Fulham’s Ollie Norwood has described his international career as ‘a wonderful journey‘ as he prepares to win his 50th cap for Northern Ireland in Oslo this evening.

The former Manchester United trainee was beaming in front of the assembled press pack last season, telling the journalists that he had ‘enjoyed every second’ of an international career that reached ‘unbelievable’ highs since his debut, a 2-0 defeat in Montenegro in August 2010, and his first start, which came in a defeat by Italy at the end of the Euro 2012 qualifying campaign, that proved to be Nigel Worthington’s last game in charge of the national side.

Norwood, who has impressed in his last two outings with Fulham as Slavisa Jokanovic’s side recorded two vital away wins before the international break, has become an international regular until Michael O’Neill and was a key performer as Northern Ireland reached the second round of Euro 2016 in France last summer. The midfielder, on loan at Craven Cottage from Brighton, hopes he can celebrate his special night with a win over Fulham team-mate Stefan Johansen and clinch a World Cup play-off place tonight.

He cast his mind back to the first time he pulled on the green and white strip ahead of reaching his international landmark:

I was having a laugh with my friends at the time, saying ‘I don’t just want to get one cap’. Luckily enough with selection I’ve managed to stay injury-free. It’s been a wonderful journey. I’ve enjoyed every single second of playing for Northern Ireland.

The team has massively developed in my time. I remember my debut in Montenegro, we weren’t really going anywhere. My first competitive start was Italy away and it was Nigel’s [Worthington] last game in charge. We got beat 3-0 and there wasn’t a great feel around the squad at the time.

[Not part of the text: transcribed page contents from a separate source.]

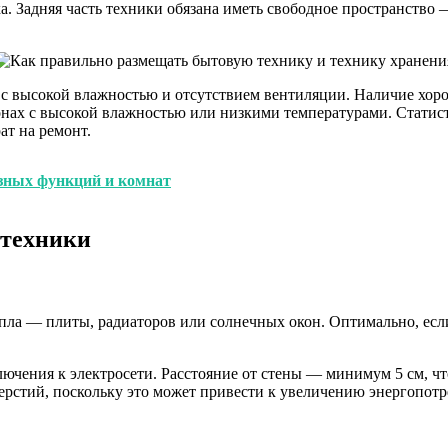
 Задняя часть техники обязана иметь свободное пространство —
 с высокой влажностью и отсутствием вентиляции. Наличие хо
ионах с высокой влажностью или низкими температурами. Статис
ат на ремонт.
зных функций и комнат
 техники
епла — плиты, радиаторов или солнечных окон. Оптимально, есл
ючения к электросети. Расстояние от стены — минимум 5 см, чт
ерстий, поскольку это может привести к увеличению энергопотр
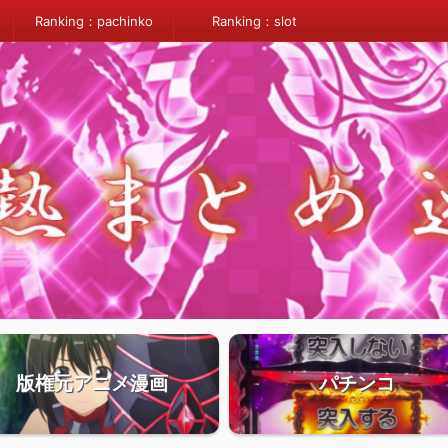
Ranking：pachinko
Ranking：slot
版権元アニメ漫画
パチンコ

What I’ve experienced in my short international career so far playing in the European Championships can be the pinnacle of any career and I’ve been lucky enough to be involved in that. It would have never happened if I’d said no to Northern Ireland. If I’m honest, I’d never have played for England in a European Championship. If the opportunity arises for players, and I’m sure there are a few out there, we’d welcome people with open arms.